76. Employ thy mind to thy duties, without being tarnished by thy attachment to any; but remain as the unsullied crystal, receiving the reflections of outward objects, without being stained by any.

77. Knowing everything with avidity in thy watchful mind, and performing all thy duties with due submission, and keeping from the common track with thy exalted mind, thou wilt raise thyself above comparison with any other person.

CHAPTER CXV.
Causes of Happiness and Misery.

Argument. The Nature and Powers of the Mind elucidated in the moral of Prince Lavana’s story.

Válmíki relates:—Being thus admonished by the high minded Vasishtha, the lotus eyes of Ráma became unfolded as new-blown flowers.

2. He with his expanded heart and blooming face, shone forth with a pure grace, like the fresh lotus reviving at the end of night, under the vivifying beams of the rising sun.
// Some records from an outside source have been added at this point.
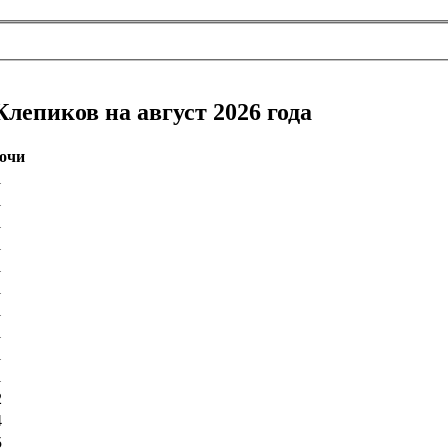
лепиков на август 2026 года
ночи
1
1
1
1
1
1
1
1
1
1
2
4
5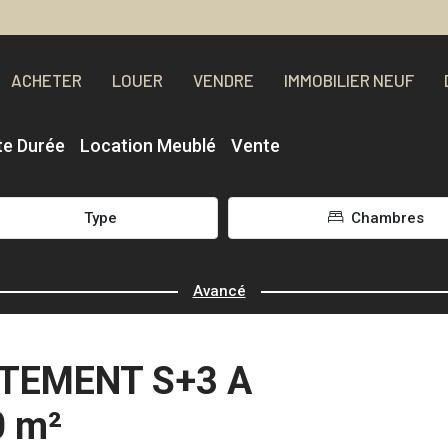
ACHETER
LOUER
VENDRE
IMMOBILIER NEUF
te Durée
Location Meublé
Vente
Type
Chambres
Avancé
TEMENT S+3 A
0 m²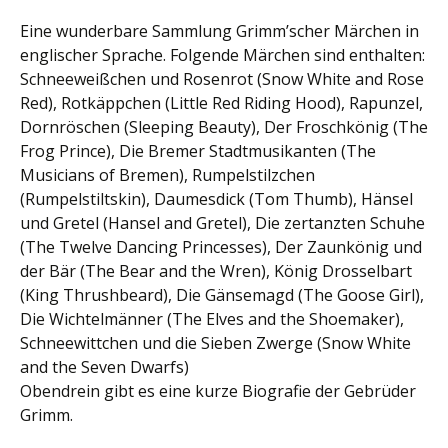
Eine wunderbare Sammlung Grimm’scher Märchen in
englischer Sprache. Folgende Märchen sind enthalten:
Schneeweißchen und Rosenrot (Snow White and Rose
Red), Rotkäppchen (Little Red Riding Hood), Rapunzel,
Dornröschen (Sleeping Beauty), Der Froschkönig (The
Frog Prince), Die Bremer Stadtmusikanten (The
Musicians of Bremen), Rumpelstilzchen
(Rumpelstiltskin), Daumesdick (Tom Thumb), Hänsel
und Gretel (Hansel and Gretel), Die zertanzten Schuhe
(The Twelve Dancing Princesses), Der Zaunkönig und
der Bär (The Bear and the Wren), König Drosselbart
(King Thrushbeard), Die Gänsemagd (The Goose Girl),
Die Wichtelmänner (The Elves and the Shoemaker),
Schneewittchen und die Sieben Zwerge (Snow White
and the Seven Dwarfs)
Obendrein gibt es eine kurze Biografie der Gebrüder
Grimm.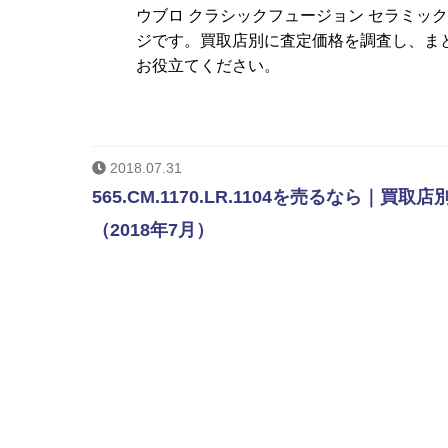
ウブロ クラシックフュージョン セラミッ
ジです。買取店別に査定価格を調査し、ま
お役立てください。
2018.07.31
565.CM.1170.LR.1104を売るなら
（2018年7月）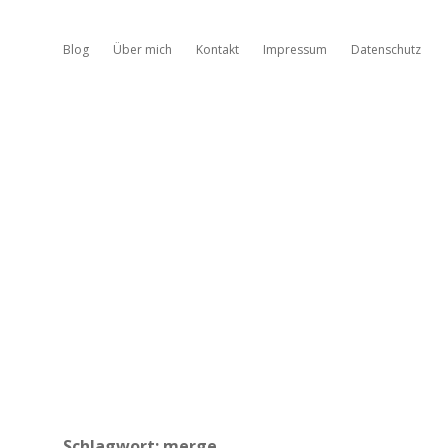
Blog
Über mich
Kontakt
Impressum
Datenschutz
Schlagwort:
merge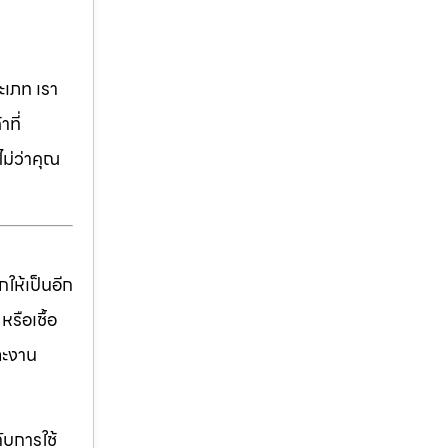
เภท เรา
ที่
ม่ว่าคุณ
ให้เป็นอีก
รือเชื้อ
ละงาน
ับการใช้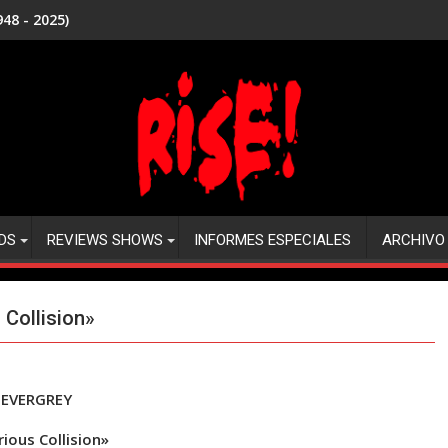
48 - 2025)
DS
REVIEWS SHOWS
INFORMES ESPECIALES
ARCHIVO
Collision»
EVERGREY
rious Collision»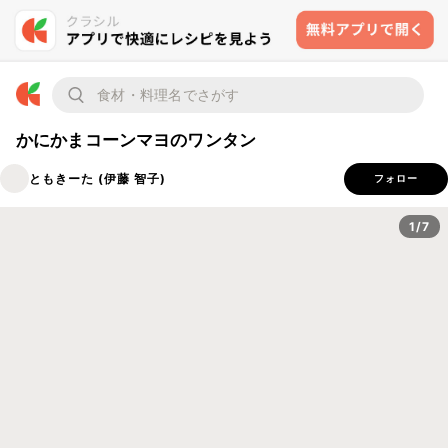
かにかまコーンマヨのワンタン
ともきーた (伊藤 智子)
フォロー
1/7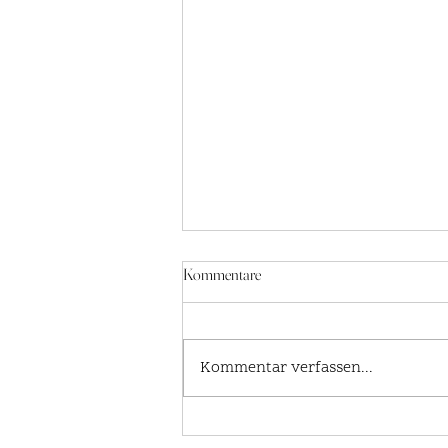
Kommentare
Kommentar verfassen...
Weihnachtsedition - Harzseife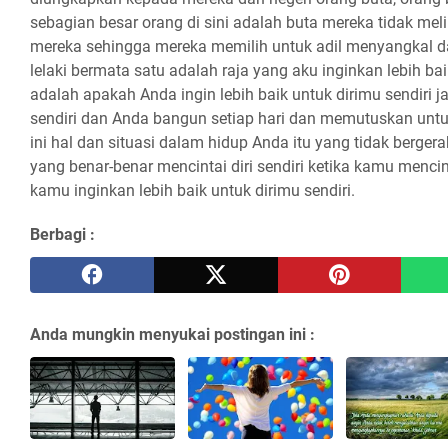
Berbagi :
Anda mungkin menyukai postingan ini :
3. His smiling countenance shone forth as the shining moon, with his inward enlightenment and wonder; and then with the nectarious beams of his bright and white pearly teeth, he spoke out these words.

4. Ráma said:—O wonder! that the want of ignorance should subdue all things, as if it were to bind the huge hills with the thin threads of lotus stalks. (Wondrous achievements of science).

5. O! that this straw of the earth, which shows itself to be so compact a body in the world; is no more than the production of our ignorance, which shows the unreal as a reality.